Dataset excerpts:
▼
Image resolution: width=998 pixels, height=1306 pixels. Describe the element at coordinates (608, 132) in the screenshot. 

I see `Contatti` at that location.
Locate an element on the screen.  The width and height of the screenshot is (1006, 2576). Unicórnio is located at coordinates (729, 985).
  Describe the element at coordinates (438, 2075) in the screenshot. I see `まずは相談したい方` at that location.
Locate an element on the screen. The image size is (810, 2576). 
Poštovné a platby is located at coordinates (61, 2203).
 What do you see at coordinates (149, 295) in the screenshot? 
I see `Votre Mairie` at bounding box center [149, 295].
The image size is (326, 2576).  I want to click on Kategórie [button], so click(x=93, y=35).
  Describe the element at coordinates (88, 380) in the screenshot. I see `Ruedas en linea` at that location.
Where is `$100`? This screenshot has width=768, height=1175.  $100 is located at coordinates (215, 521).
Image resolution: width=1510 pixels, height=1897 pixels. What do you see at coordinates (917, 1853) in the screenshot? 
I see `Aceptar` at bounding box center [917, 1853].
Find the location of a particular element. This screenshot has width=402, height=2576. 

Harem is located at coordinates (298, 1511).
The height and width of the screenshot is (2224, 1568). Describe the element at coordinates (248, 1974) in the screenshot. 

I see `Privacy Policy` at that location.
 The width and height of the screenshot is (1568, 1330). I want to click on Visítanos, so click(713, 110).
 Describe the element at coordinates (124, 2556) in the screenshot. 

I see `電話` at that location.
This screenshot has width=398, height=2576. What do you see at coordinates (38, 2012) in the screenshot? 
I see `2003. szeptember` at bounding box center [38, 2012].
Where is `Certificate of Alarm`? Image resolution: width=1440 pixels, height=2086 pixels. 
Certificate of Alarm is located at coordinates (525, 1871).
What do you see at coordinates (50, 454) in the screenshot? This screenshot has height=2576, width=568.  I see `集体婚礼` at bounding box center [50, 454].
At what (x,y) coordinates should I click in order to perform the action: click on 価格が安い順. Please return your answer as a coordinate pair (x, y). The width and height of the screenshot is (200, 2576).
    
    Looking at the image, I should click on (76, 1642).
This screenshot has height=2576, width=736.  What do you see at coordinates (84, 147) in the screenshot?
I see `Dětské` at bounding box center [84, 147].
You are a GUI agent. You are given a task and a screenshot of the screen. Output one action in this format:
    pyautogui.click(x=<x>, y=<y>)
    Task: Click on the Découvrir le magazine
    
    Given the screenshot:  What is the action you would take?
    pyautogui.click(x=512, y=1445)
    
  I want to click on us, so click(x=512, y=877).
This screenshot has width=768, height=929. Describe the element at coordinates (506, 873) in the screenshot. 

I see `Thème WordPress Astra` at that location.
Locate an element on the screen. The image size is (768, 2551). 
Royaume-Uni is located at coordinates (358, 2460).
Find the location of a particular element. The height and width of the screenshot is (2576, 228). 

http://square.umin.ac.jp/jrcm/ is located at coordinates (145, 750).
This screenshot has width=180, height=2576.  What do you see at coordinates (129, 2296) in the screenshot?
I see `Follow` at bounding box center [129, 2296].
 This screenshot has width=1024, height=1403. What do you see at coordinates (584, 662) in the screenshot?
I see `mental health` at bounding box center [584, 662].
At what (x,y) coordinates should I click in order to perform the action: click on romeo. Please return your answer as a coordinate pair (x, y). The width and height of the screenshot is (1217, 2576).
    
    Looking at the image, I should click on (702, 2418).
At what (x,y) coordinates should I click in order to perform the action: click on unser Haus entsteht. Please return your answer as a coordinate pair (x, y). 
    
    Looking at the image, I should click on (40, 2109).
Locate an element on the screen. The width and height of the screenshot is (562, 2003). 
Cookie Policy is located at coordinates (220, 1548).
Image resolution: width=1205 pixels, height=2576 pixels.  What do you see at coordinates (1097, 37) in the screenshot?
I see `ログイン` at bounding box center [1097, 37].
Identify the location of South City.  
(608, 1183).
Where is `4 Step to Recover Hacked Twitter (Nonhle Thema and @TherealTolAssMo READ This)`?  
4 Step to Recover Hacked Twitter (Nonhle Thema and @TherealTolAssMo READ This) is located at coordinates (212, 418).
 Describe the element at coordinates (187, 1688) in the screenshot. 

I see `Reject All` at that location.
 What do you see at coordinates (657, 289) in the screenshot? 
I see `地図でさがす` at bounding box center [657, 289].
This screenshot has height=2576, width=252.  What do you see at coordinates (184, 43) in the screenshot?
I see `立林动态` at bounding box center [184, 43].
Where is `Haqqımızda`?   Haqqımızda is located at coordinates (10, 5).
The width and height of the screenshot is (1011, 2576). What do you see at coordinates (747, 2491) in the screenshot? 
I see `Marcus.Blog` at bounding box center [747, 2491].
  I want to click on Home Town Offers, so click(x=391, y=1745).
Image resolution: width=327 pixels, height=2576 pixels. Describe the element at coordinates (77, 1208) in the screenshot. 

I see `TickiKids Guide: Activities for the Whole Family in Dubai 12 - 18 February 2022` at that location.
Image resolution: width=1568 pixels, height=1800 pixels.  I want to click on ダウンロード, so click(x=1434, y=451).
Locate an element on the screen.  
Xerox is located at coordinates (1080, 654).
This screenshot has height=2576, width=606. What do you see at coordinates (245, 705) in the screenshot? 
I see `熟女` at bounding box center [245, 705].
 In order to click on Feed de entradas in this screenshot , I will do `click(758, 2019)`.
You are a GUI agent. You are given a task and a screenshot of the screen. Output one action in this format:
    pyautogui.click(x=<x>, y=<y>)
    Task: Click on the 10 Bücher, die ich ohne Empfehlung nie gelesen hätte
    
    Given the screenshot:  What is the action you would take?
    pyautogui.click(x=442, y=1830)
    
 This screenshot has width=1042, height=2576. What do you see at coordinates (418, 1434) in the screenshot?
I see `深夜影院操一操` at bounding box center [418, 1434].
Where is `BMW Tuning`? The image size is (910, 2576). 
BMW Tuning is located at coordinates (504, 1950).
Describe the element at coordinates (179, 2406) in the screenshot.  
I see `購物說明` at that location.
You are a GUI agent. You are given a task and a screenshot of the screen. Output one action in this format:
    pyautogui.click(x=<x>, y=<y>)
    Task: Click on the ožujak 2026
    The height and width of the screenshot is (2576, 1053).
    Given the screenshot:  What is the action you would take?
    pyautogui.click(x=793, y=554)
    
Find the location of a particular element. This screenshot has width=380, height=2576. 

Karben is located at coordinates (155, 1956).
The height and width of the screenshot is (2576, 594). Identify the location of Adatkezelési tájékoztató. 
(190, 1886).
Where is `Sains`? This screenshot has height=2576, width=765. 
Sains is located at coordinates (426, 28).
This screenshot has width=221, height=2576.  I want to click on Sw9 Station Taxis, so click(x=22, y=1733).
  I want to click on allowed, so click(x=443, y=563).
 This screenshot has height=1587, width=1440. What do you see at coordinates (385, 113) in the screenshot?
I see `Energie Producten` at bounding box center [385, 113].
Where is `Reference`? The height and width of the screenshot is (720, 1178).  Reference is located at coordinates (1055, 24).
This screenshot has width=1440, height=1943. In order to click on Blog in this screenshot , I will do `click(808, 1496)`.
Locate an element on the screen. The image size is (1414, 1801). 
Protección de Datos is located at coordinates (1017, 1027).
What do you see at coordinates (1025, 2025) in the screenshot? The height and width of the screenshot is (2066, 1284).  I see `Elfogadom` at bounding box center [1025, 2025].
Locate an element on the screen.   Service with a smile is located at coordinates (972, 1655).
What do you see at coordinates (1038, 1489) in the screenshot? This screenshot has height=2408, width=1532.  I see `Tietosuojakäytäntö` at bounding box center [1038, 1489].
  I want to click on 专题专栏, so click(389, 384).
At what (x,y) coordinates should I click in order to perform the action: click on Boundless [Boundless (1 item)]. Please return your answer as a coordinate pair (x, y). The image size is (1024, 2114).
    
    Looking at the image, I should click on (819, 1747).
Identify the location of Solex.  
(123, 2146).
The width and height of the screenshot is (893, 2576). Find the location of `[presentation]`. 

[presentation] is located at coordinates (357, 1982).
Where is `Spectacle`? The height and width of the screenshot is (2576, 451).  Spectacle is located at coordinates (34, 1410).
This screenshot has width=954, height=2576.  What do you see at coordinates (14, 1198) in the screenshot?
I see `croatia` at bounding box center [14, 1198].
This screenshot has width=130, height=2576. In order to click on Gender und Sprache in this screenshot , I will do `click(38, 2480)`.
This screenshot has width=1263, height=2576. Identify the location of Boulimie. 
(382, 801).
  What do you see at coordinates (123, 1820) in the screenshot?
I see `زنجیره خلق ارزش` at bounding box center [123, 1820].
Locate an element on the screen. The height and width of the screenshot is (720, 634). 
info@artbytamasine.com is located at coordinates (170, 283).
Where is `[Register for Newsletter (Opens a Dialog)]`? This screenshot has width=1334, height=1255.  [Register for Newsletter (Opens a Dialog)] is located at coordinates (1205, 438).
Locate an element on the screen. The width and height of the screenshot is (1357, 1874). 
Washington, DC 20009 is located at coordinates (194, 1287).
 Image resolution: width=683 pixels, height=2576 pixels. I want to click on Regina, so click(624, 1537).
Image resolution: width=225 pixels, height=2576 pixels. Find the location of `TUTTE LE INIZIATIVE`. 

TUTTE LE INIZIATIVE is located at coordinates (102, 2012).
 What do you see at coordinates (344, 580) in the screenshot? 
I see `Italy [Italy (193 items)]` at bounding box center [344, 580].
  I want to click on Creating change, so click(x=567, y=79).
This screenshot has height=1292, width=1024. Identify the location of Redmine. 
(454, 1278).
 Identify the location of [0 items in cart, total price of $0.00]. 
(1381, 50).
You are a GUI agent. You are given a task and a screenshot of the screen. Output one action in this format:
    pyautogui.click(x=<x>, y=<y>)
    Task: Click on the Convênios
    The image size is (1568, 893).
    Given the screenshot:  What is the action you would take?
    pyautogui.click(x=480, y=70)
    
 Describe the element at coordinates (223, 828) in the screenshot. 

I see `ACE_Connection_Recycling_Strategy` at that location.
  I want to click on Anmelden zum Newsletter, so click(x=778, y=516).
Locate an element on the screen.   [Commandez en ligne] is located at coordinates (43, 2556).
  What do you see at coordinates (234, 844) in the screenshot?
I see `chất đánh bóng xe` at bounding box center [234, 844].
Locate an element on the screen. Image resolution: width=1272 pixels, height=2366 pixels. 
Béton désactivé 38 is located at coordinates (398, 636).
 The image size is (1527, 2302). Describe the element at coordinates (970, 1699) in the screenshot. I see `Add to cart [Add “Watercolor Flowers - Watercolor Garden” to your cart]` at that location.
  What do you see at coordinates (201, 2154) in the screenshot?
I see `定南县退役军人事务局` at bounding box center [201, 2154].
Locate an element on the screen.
▲
Assignment:
In the reply, include exactly the lines from the beginning of the entries above through the line holding "What do you see at coordinates (50, 454)", and nothing besides.

Solution below:
Image resolution: width=998 pixels, height=1306 pixels. Describe the element at coordinates (608, 132) in the screenshot. 

I see `Contatti` at that location.
Locate an element on the screen.  The width and height of the screenshot is (1006, 2576). Unicórnio is located at coordinates (729, 985).
  Describe the element at coordinates (438, 2075) in the screenshot. I see `まずは相談したい方` at that location.
Locate an element on the screen. The image size is (810, 2576). 
Poštovné a platby is located at coordinates (61, 2203).
 What do you see at coordinates (149, 295) in the screenshot? 
I see `Votre Mairie` at bounding box center [149, 295].
The image size is (326, 2576).  I want to click on Kategórie [button], so click(x=93, y=35).
  Describe the element at coordinates (88, 380) in the screenshot. I see `Ruedas en linea` at that location.
Where is `$100`? This screenshot has width=768, height=1175.  $100 is located at coordinates (215, 521).
Image resolution: width=1510 pixels, height=1897 pixels. What do you see at coordinates (917, 1853) in the screenshot? 
I see `Aceptar` at bounding box center [917, 1853].
Find the location of a particular element. This screenshot has width=402, height=2576. 

Harem is located at coordinates (298, 1511).
The height and width of the screenshot is (2224, 1568). Describe the element at coordinates (248, 1974) in the screenshot. 

I see `Privacy Policy` at that location.
 The width and height of the screenshot is (1568, 1330). I want to click on Visítanos, so click(713, 110).
 Describe the element at coordinates (124, 2556) in the screenshot. 

I see `電話` at that location.
This screenshot has width=398, height=2576. What do you see at coordinates (38, 2012) in the screenshot? 
I see `2003. szeptember` at bounding box center [38, 2012].
Where is `Certificate of Alarm`? Image resolution: width=1440 pixels, height=2086 pixels. 
Certificate of Alarm is located at coordinates (525, 1871).
What do you see at coordinates (50, 454) in the screenshot? This screenshot has height=2576, width=568.  I see `集体婚礼` at bounding box center [50, 454].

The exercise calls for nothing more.